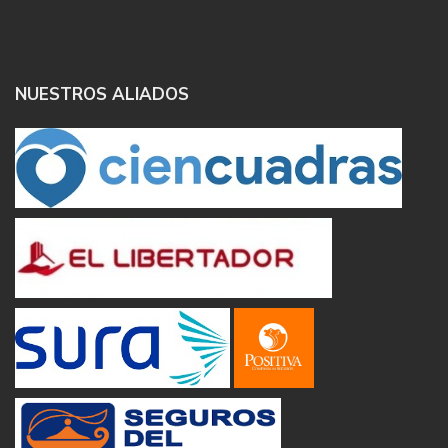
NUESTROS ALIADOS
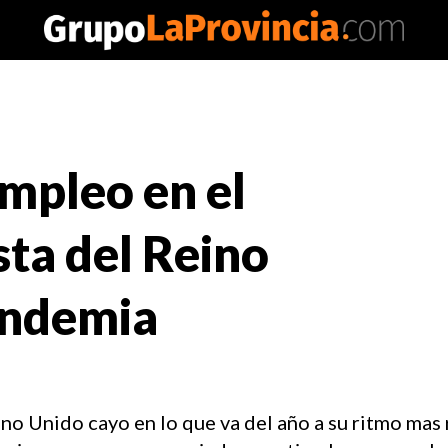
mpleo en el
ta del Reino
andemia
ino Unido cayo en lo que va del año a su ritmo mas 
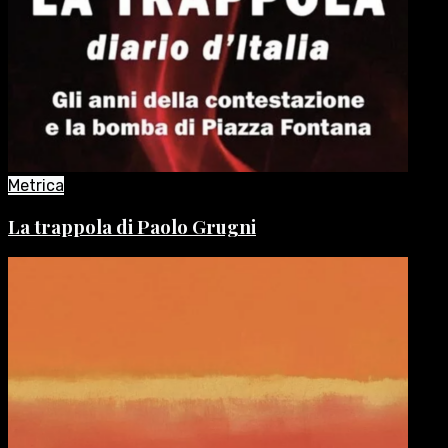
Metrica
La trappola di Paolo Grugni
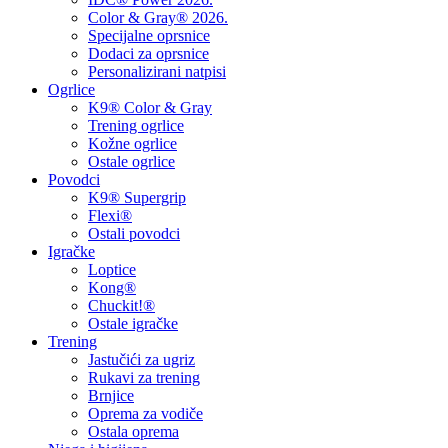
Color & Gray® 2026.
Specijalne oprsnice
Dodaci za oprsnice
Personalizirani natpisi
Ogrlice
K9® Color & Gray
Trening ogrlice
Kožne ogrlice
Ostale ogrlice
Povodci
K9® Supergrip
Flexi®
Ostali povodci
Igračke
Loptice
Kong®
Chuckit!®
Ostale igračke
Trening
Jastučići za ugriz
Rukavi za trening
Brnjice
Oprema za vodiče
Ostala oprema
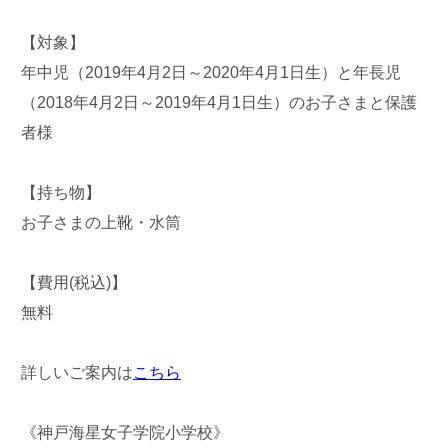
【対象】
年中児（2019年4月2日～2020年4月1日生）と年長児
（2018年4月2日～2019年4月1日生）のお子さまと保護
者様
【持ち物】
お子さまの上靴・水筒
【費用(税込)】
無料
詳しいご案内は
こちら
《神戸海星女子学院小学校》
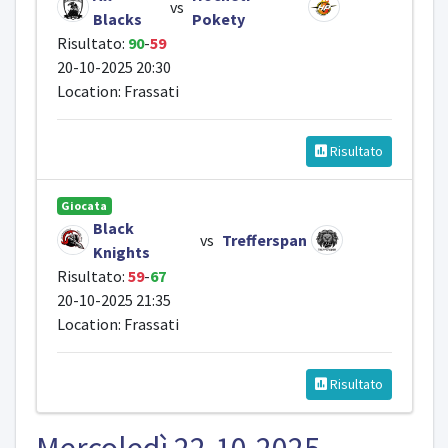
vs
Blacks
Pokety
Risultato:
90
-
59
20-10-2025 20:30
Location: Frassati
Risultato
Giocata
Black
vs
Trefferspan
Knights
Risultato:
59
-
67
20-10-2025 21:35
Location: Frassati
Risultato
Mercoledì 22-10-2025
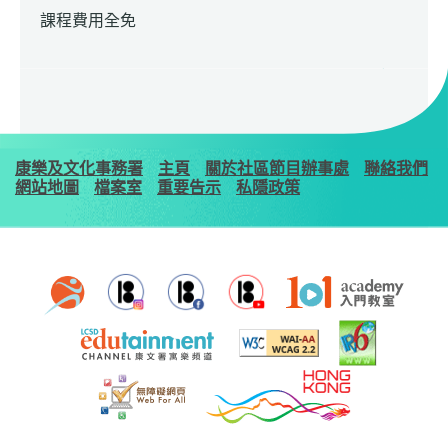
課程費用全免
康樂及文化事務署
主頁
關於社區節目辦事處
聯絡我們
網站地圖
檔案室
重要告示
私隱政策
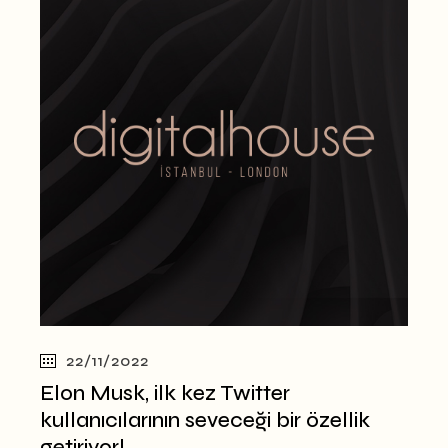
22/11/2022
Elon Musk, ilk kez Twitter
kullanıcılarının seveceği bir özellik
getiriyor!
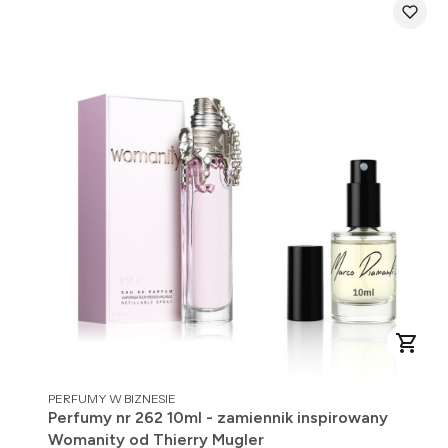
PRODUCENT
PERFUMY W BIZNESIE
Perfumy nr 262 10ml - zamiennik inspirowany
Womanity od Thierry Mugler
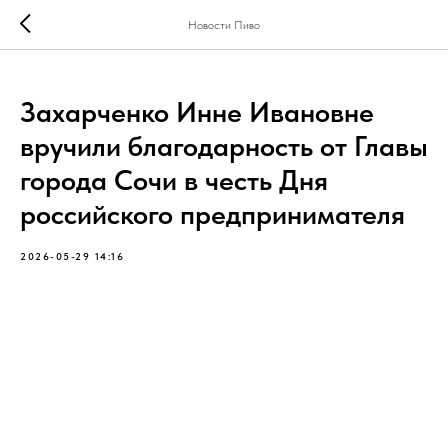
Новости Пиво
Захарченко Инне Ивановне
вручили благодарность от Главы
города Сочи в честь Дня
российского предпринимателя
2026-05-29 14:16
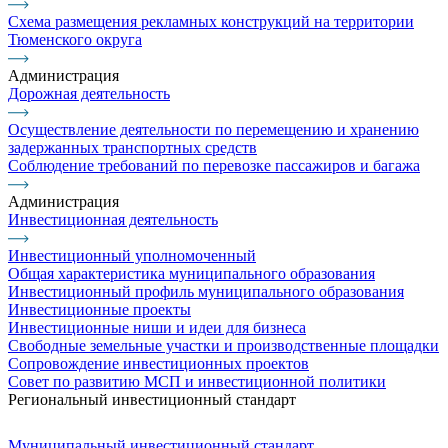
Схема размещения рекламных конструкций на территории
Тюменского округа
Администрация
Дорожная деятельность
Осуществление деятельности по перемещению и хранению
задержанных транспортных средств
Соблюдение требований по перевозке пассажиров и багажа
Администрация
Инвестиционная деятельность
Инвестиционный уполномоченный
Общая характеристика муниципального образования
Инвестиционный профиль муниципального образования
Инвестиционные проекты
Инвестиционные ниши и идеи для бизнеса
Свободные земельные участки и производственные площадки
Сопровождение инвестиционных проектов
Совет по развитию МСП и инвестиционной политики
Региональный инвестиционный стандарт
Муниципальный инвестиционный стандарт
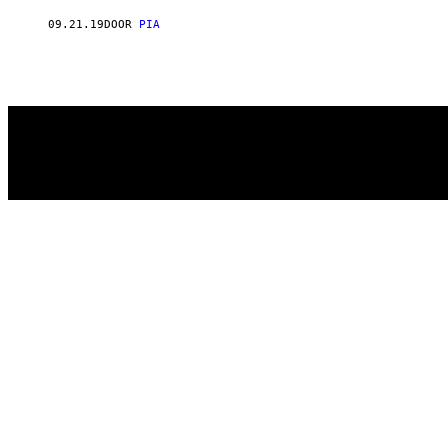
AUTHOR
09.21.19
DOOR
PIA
________
Write every line above again exactly, but leave the pictures out.

NUESTROS ALIADOS
mpleo en el
ta del Reino
andemia
ino Unido cayo en lo que va del año a su ritmo mas 
Metrica
La trappola di Paolo Grugni
Color & Gray® 2026.
Specijalne oprsnice
Dodaci za oprsnice
Personalizirani natpisi
Ogrlice
K9® Color & Gray
Trening ogrlice
Kožne ogrlice
Ostale ogrlice
Povodci
K9® Supergrip
Flexi®
Ostali povodci
Igračke
Loptice
Kong®
Chuckit!®
Ostale igračke
Trening
Jastučići za ugriz
Rukavi za trening
Brnjice
Oprema za vodiče
Ostala oprema
【対象】
年中児（2019年4月2日～2020年4月1日生）と年長児
（2018年4月2日～2019年4月1日生）のお子さまと保護
者様
【持ち物】
お子さまの上靴・水筒
【費用(税込)】
無料
詳しいご案内は
こちら
《神戸海星女子学院小学校》
vs
Blacks
Pokety
Risultato:
90
-
59
20-10-2025 20:30
Location: Frassati
Risultato
Giocata
Black
vs
Trefferspan
Knights
Risultato:
59
-
67
20-10-2025 21:35
Location: Frassati
Risultato
Mercoledì 22-10-2025
課程費用全免
康樂及文化事務署
主頁
關於社區節目辦事處
聯絡我們
網站地圖
檔案室
重要告示
私隱政策
22/11/2022
Elon Musk, ilk kez Twitter
kullanıcılarının seveceği bir özellik
getiriyor!
PRODUCENT
PERFUMY W BIZNESIE
Perfumy nr 262 10ml - zamiennik inspirowany
Womanity od Thierry Mugler
Новости Пиво
Захарченко Инне Ивановне
вручили благодарность от Главы
города Сочи в честь Дня
российского предпринимателя
2026-05-29 14:16
Схема размещения рекламных конструкций на территории
Тюменского округа
Администрация
Дорожная деятельность
Осуществление деятельности по перемещению и хранению
задержанных транспортных средств
Соблюдение требований по перевозке пассажиров и багажа
Администрация
Инвестиционная деятельность
Инвестиционный уполномоченный
Общая характеристика муниципального образования
Инвестиционный профиль муниципального образования
Инвестиционные проекты
Инвестиционные ниши и идеи для бизнеса
Свободные земельные участки и производственные площадки
Сопровождение инвестиционных проектов
Совет по развитию МСП и инвестиционной политики
Региональный инвестиционный стандарт
Муниципальный инвестиционный стандарт
AUTHOR
09.21.19
DOOR
PIA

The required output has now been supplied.